Ironicamente, a inscrição que indicava a acusação contra Jesus, e que foi pregada na cruz acima de sua cabeça, é profundamente verdadeira. Na morte, bem como na vida, ele é o Messias. Ou, à maneira peculiarmente romana, os executores haviam formulado sua identidade: ele é o Rei dos Judeus (23:38).
Apenas Lucas relata a conversa entre Jesus e os criminosos ao seu lado, culminando com a declaração de Jesus ao criminoso arrependido: Em verdade te digo que hoje estarás comigo no paraíso (23:43). Além disso, apenas Lucas registra o grito de Jesus: Pai, nas tuas mãos entrego o meu espírito (23:46).
0 criminoso que teme a Deus e sabe que merece morrer (23:40-41) repreende o outro criminoso e suplica a Jesus: Lembra-te de mim quando vieres no teu reino (23:42). Jesus responde: Em verdade te digo que hoje estarás comigo no paraíso (23:43). Até o fim, a missão de Jesus e o seu reino foram estendidos aos rejeitados, aos “publicamos e pecadores” (7:34).
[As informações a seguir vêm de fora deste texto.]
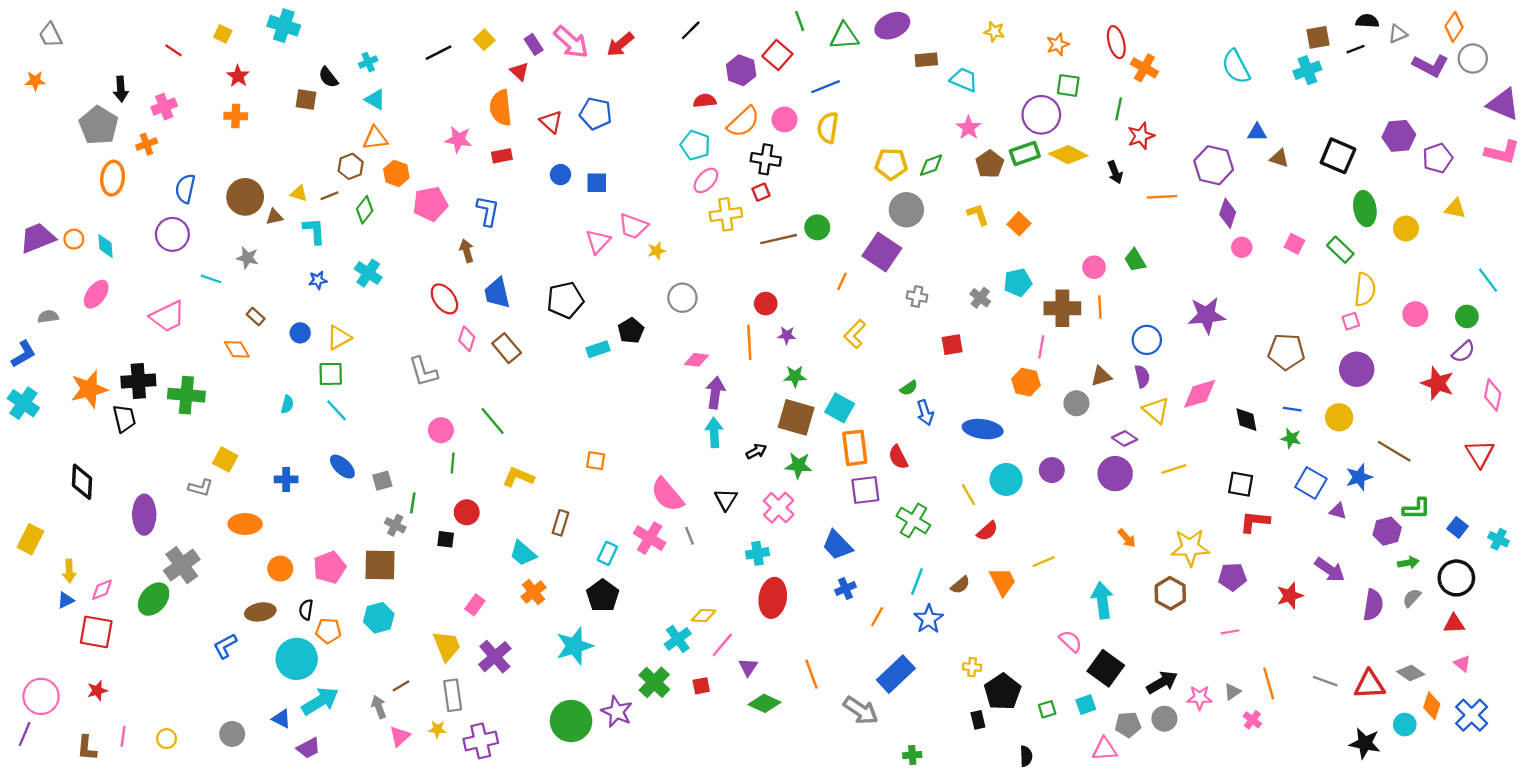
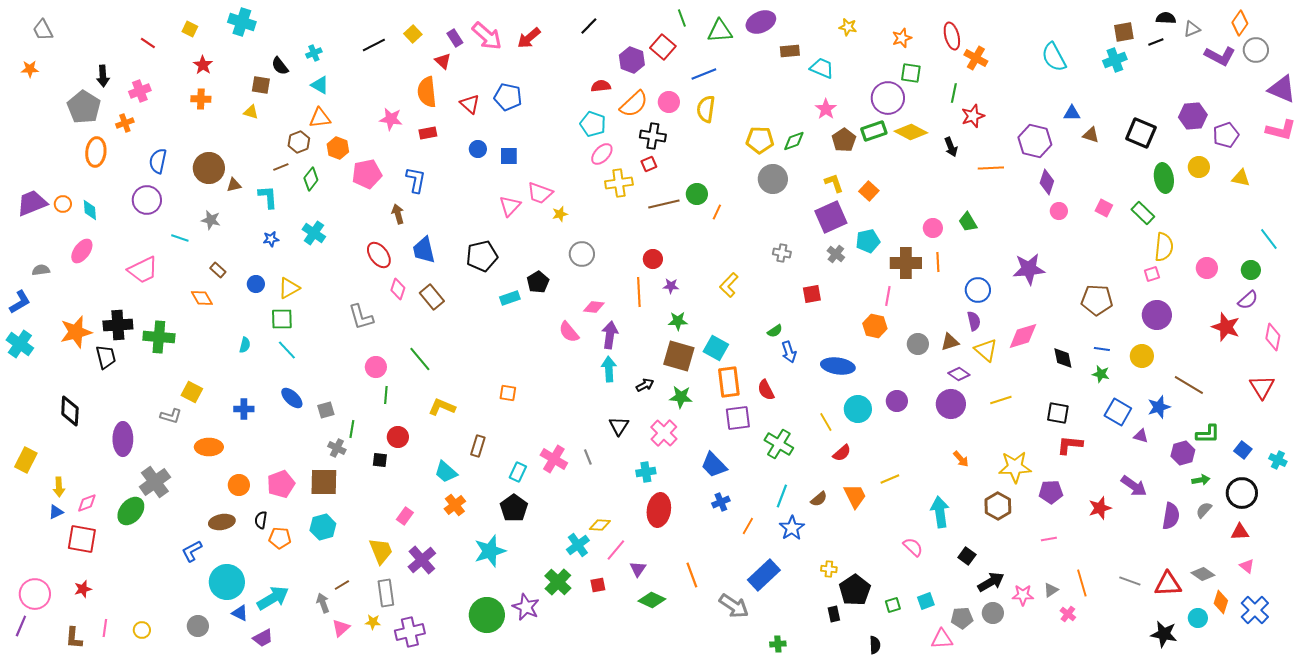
yellow triangle: (299, 193) -> (251, 112), moved
yellow circle: (1406, 229) -> (1199, 167), moved
purple square: (882, 252) -> (831, 217), moved, turned 32
orange line: (842, 281) -> (717, 212), moved
brown triangle: (1101, 376) -> (950, 342), moved
pink semicircle: (667, 495) -> (569, 332), moved, size x0.7
cyan circle: (297, 659) -> (227, 582), moved
black square: (1106, 668) -> (967, 556), moved, size x0.6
As palavras finais de Jesus morrendo sobre a cruz Pai, nas tuas mãos entrego o meu espírito! também refletem sua fidelidade.

Imediatamente após pronunciar essas palavras, ele expirou (23:46). Jesus encerrou seu ministério terreno com uma oração tranquila, extraída de Salmos 31:5: “Nas tuas mãos, entrego meu espírito; tu me remiste, Senhor, Deus da verdade”. Nesta oração, o crente declara sua absoluta confiança de que Deus o remirá. A versão de Lucas sobre a crucificação insiste em que Jesus confiou e teve fé em Deus até o fim. Após orar essas palavras, ele morreu. Deus nunca o perdeu de vista.

23:50-56 O sepultamento de Jesus

Jesus, embora crucificado como um agitador político, não foi sepultado como criminoso. Como o sábado se aproximava, e preparações necessárias deviam ser observadas para sua comemoração, seu corpo foi removido da cruz para evitar a contaminação desse período sagrado (Dt 21:22-23). José de Arimateia toma a iniciativa de dar a Jesus um enterro honrado. Ele é apresentado como membro do Sinédrio, homem bom e justo (que não tinha concordado com o desígnio e ação dos outros) (23:50-51). Embora os membros do concilio houvessem condenado Jesus à morte (Mc 14:64), José assume a atitude corajosa de reclamar o corpo de Jesus junto a Pilatos.

Como faltava muito pouco tempo para o início do sábado, José não conseguiu preparar adequadamente o corpo de Jesus para o enterro. Seu corpo nu foi simplesmente envolvido num lençol de linho. As testemunhas desse acontecimento foram as mulheres que haviam seguido Jesus desde a Galileia. Após o enterro, elas voltaram para casa e prepararam especiarias e perfumes para o corpo de Jesus.